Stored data
○ ○ ○ ○ ○ ○ ○

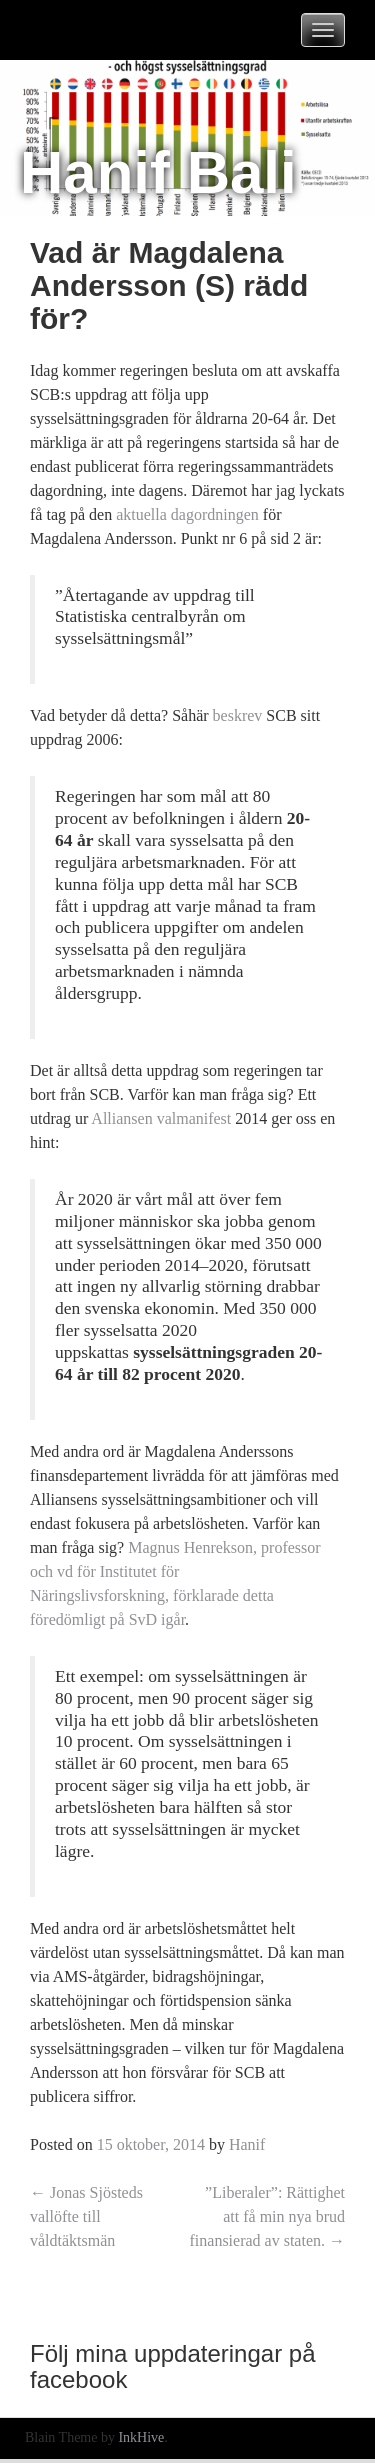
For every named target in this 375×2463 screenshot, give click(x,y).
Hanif (247, 2144)
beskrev (238, 715)
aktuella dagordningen (187, 514)
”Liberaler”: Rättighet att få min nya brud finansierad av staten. (268, 2216)
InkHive (141, 2437)
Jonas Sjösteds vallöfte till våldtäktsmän (86, 2216)
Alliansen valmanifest (161, 1118)
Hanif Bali (158, 172)
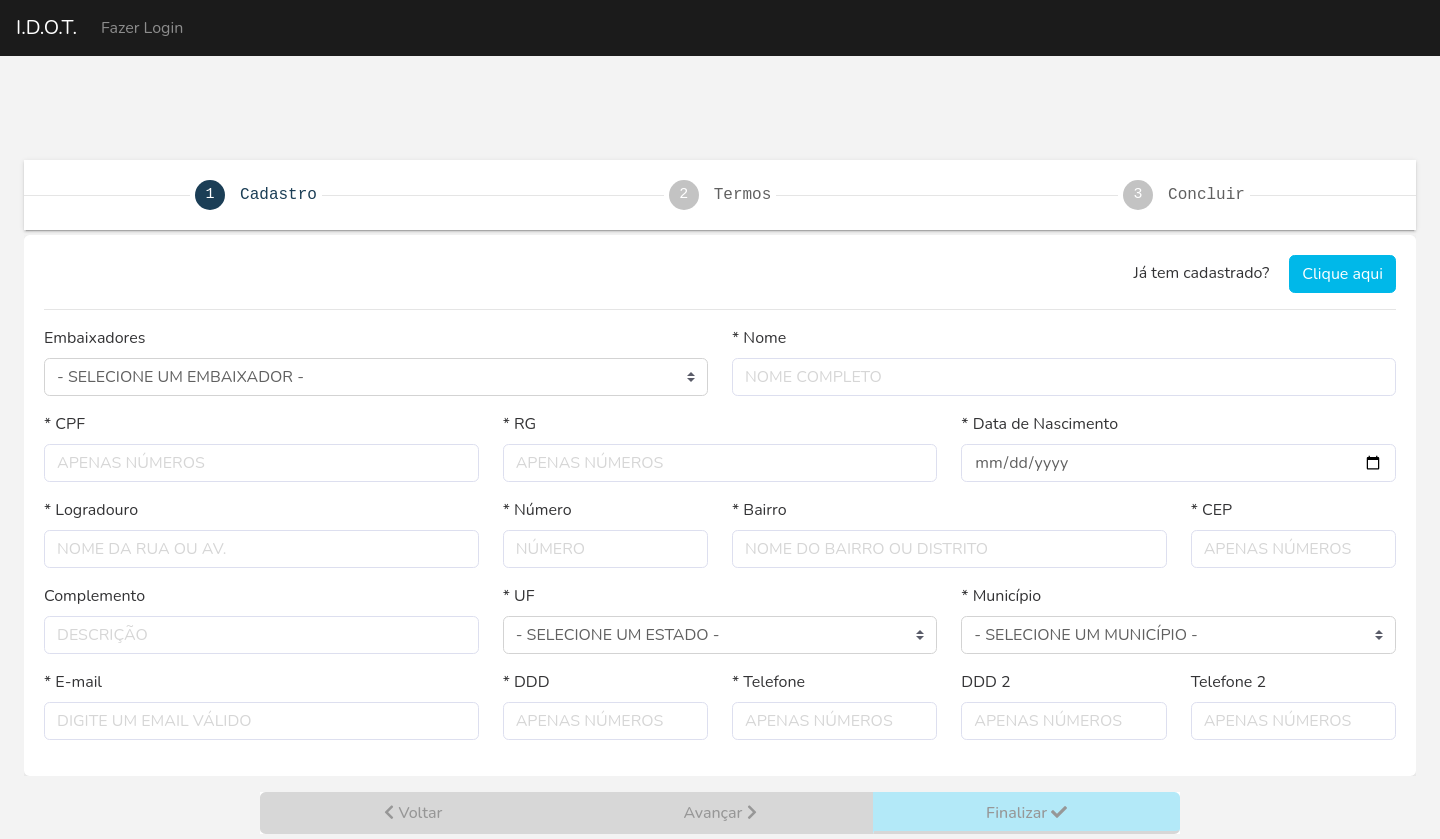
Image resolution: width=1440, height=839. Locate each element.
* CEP (1212, 510)
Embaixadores (94, 338)
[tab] (720, 195)
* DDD (526, 682)
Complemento (94, 596)
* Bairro (759, 510)
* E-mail (73, 682)
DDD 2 (985, 682)
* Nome (759, 338)
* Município (1001, 596)
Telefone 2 (1228, 682)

○ ○ ○ ○ ○ ○ ○

Take each line from the records and copy it unchanged, leaving images out.

For every named target in this 375×2463 screenshot, give click(x,y).
Hanif (247, 2144)
beskrev (238, 715)
aktuella dagordningen (187, 514)
”Liberaler”: Rättighet att få min nya brud finansierad av staten. (268, 2216)
InkHive (141, 2437)
Jonas Sjösteds vallöfte till våldtäktsmän (86, 2216)
Alliansen valmanifest (161, 1118)
Hanif Bali (158, 172)
Image resolution: width=1440, height=839. Locate each element.
* CEP (1212, 510)
Embaixadores (94, 338)
[tab] (720, 195)
* DDD (526, 682)
Complemento (94, 596)
* Bairro (759, 510)
* E-mail (73, 682)
DDD 2 (985, 682)
* Nome (759, 338)
* Município (1001, 596)
Telefone 2 (1228, 682)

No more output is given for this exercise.